Copy all entries exactly, and wherever an entry holds a picture, leave that picture out.

[[ Records shown open ]]

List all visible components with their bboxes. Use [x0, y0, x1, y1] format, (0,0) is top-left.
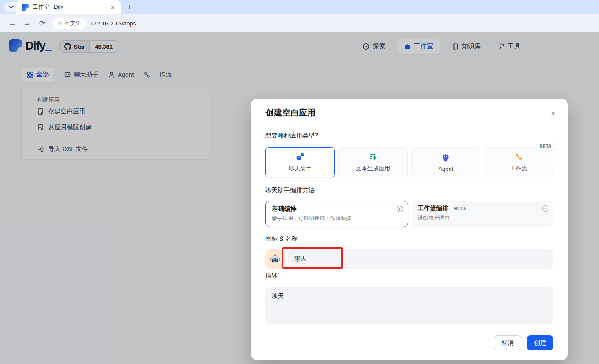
- method-card-workflow[interactable]: 工作流编排 BETA 进阶用户适用 ?: [412, 201, 554, 227]
- reload-button[interactable]: ⟳: [35, 16, 49, 30]
- browser-tab[interactable]: 工作室 - Dify ×: [16, 0, 121, 14]
- type-card-workflow[interactable]: BETA 工作流: [484, 147, 553, 177]
- security-label: 不安全: [65, 20, 81, 27]
- beta-badge: BETA: [536, 143, 555, 150]
- app-icon-picker[interactable]: [265, 249, 285, 269]
- description-label: 描述: [265, 272, 278, 280]
- robot-emoji-icon: [269, 253, 281, 265]
- chat-assistant-icon: [295, 152, 305, 162]
- back-button[interactable]: ←: [5, 16, 19, 30]
- warning-icon: ⚠: [58, 20, 62, 26]
- create-blank-app-modal: 创建空白应用 × 想要哪种应用类型? 聊天助手 文本生成应用 Agent BET…: [251, 99, 568, 360]
- security-chip[interactable]: ⚠ 不安全: [53, 18, 86, 29]
- workflow-orange-icon: [514, 152, 523, 162]
- modal-title: 创建空白应用: [265, 107, 316, 119]
- agent-robot-icon: [441, 153, 450, 162]
- orchestration-method-label: 聊天助手编排方法: [265, 187, 315, 195]
- app-type-cards: 聊天助手 文本生成应用 Agent BETA 工作流: [265, 147, 553, 177]
- beta-badge: BETA: [452, 205, 469, 212]
- close-icon[interactable]: ×: [548, 108, 558, 119]
- browser-tab-strip: 工作室 - Dify × +: [0, 0, 599, 14]
- type-card-agent[interactable]: Agent: [411, 147, 481, 177]
- app-type-question: 想要哪种应用类型?: [265, 132, 318, 140]
- icon-name-label: 图标 & 名称: [265, 235, 298, 243]
- forward-button[interactable]: →: [20, 16, 34, 30]
- help-icon[interactable]: ?: [542, 205, 548, 212]
- create-button[interactable]: 创建: [527, 335, 553, 350]
- dify-favicon-icon: [22, 4, 29, 11]
- tab-close-icon[interactable]: ×: [109, 3, 116, 11]
- modal-footer: 取消 创建: [494, 335, 553, 350]
- cancel-button[interactable]: 取消: [494, 335, 521, 350]
- text-generation-icon: [368, 152, 378, 162]
- orchestration-method-cards: 基础编排 新手适用，可以切换成工作流编排 ? 工作流编排 BETA 进阶用户适用…: [265, 201, 553, 227]
- new-tab-button[interactable]: +: [125, 3, 134, 11]
- chevron-down-icon: [9, 6, 14, 9]
- type-card-text-generation[interactable]: 文本生成应用: [338, 147, 408, 177]
- app-description-textarea[interactable]: 聊天: [265, 287, 553, 324]
- icon-name-row: [265, 249, 553, 269]
- method-card-basic[interactable]: 基础编排 新手适用，可以切换成工作流编排 ?: [265, 201, 408, 227]
- method-basic-desc: 新手适用，可以切换成工作流编排: [272, 215, 402, 222]
- method-workflow-desc: 进阶用户适用: [418, 214, 548, 222]
- page-content: Dify_ Star 48,361 探索 工作室 知识库: [0, 32, 599, 364]
- address-bar[interactable]: ⚠ 不安全 172.16.2.15/apps: [53, 18, 136, 29]
- help-icon[interactable]: ?: [397, 206, 403, 212]
- type-card-chat-assistant[interactable]: 聊天助手: [265, 147, 335, 177]
- method-basic-title: 基础编排: [272, 205, 297, 213]
- browser-toolbar: ← → ⟳ ⚠ 不安全 172.16.2.15/apps: [0, 14, 599, 32]
- method-workflow-title: 工作流编排: [418, 205, 449, 213]
- app-name-input[interactable]: [288, 249, 553, 269]
- url-text[interactable]: 172.16.2.15/apps: [90, 20, 136, 27]
- tab-title: 工作室 - Dify: [33, 4, 109, 11]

[[ Records shown closed ]]

Answer to the problem:
List all visible components with their bboxes. Use [x0, y0, x1, y1] format, (0,0) is top-left.
- method-card-workflow[interactable]: 工作流编排 BETA 进阶用户适用 ?: [412, 201, 554, 227]
- reload-button[interactable]: ⟳: [35, 16, 49, 30]
- browser-tab[interactable]: 工作室 - Dify ×: [16, 0, 121, 14]
- type-card-workflow[interactable]: BETA 工作流: [484, 147, 553, 177]
- security-label: 不安全: [65, 20, 81, 27]
- beta-badge: BETA: [536, 143, 555, 150]
- app-icon-picker[interactable]: [265, 249, 285, 269]
- description-label: 描述: [265, 272, 278, 280]
- robot-emoji-icon: [269, 253, 281, 265]
- chat-assistant-icon: [295, 152, 305, 162]
- back-button[interactable]: ←: [5, 16, 19, 30]
- warning-icon: ⚠: [58, 20, 62, 26]
- create-blank-app-modal: 创建空白应用 × 想要哪种应用类型? 聊天助手 文本生成应用 Agent BET…: [251, 99, 568, 360]
- security-chip[interactable]: ⚠ 不安全: [53, 18, 86, 29]
- workflow-orange-icon: [514, 152, 523, 162]
- modal-title: 创建空白应用: [265, 107, 316, 119]
- agent-robot-icon: [441, 153, 450, 162]
- orchestration-method-label: 聊天助手编排方法: [265, 187, 315, 195]
- app-type-cards: 聊天助手 文本生成应用 Agent BETA 工作流: [265, 147, 553, 177]
- beta-badge: BETA: [452, 205, 469, 212]
- close-icon[interactable]: ×: [548, 108, 558, 119]
- browser-tab-strip: 工作室 - Dify × +: [0, 0, 599, 14]
- type-card-agent[interactable]: Agent: [411, 147, 481, 177]
- app-type-question: 想要哪种应用类型?: [265, 132, 318, 140]
- icon-name-label: 图标 & 名称: [265, 235, 298, 243]
- forward-button[interactable]: →: [20, 16, 34, 30]
- help-icon[interactable]: ?: [542, 205, 548, 212]
- create-button[interactable]: 创建: [527, 335, 553, 350]
- dify-favicon-icon: [22, 4, 29, 11]
- tab-close-icon[interactable]: ×: [109, 3, 116, 11]
- modal-footer: 取消 创建: [494, 335, 553, 350]
- cancel-button[interactable]: 取消: [494, 335, 521, 350]
- text-generation-icon: [368, 152, 378, 162]
- orchestration-method-cards: 基础编排 新手适用，可以切换成工作流编排 ? 工作流编排 BETA 进阶用户适用…: [265, 201, 553, 227]
- new-tab-button[interactable]: +: [125, 3, 134, 11]
- chevron-down-icon: [9, 6, 14, 9]
- type-card-text-generation[interactable]: 文本生成应用: [338, 147, 408, 177]
- app-description-textarea[interactable]: 聊天: [265, 287, 553, 324]
- icon-name-row: [265, 249, 553, 269]
- method-card-basic[interactable]: 基础编排 新手适用，可以切换成工作流编排 ?: [265, 201, 408, 227]
- method-basic-desc: 新手适用，可以切换成工作流编排: [272, 215, 402, 222]
- method-workflow-desc: 进阶用户适用: [418, 214, 548, 222]
- page-content: Dify_ Star 48,361 探索 工作室 知识库: [0, 32, 599, 364]
- address-bar[interactable]: ⚠ 不安全 172.16.2.15/apps: [53, 18, 136, 29]
- help-icon[interactable]: ?: [397, 206, 403, 212]
- type-card-chat-assistant[interactable]: 聊天助手: [265, 147, 335, 177]
- method-basic-title: 基础编排: [272, 205, 297, 213]
- browser-toolbar: ← → ⟳ ⚠ 不安全 172.16.2.15/apps: [0, 14, 599, 32]
- method-workflow-title: 工作流编排: [418, 205, 449, 213]
- app-name-input[interactable]: [288, 249, 553, 269]
- url-text[interactable]: 172.16.2.15/apps: [90, 20, 136, 27]
- tab-title: 工作室 - Dify: [33, 4, 109, 11]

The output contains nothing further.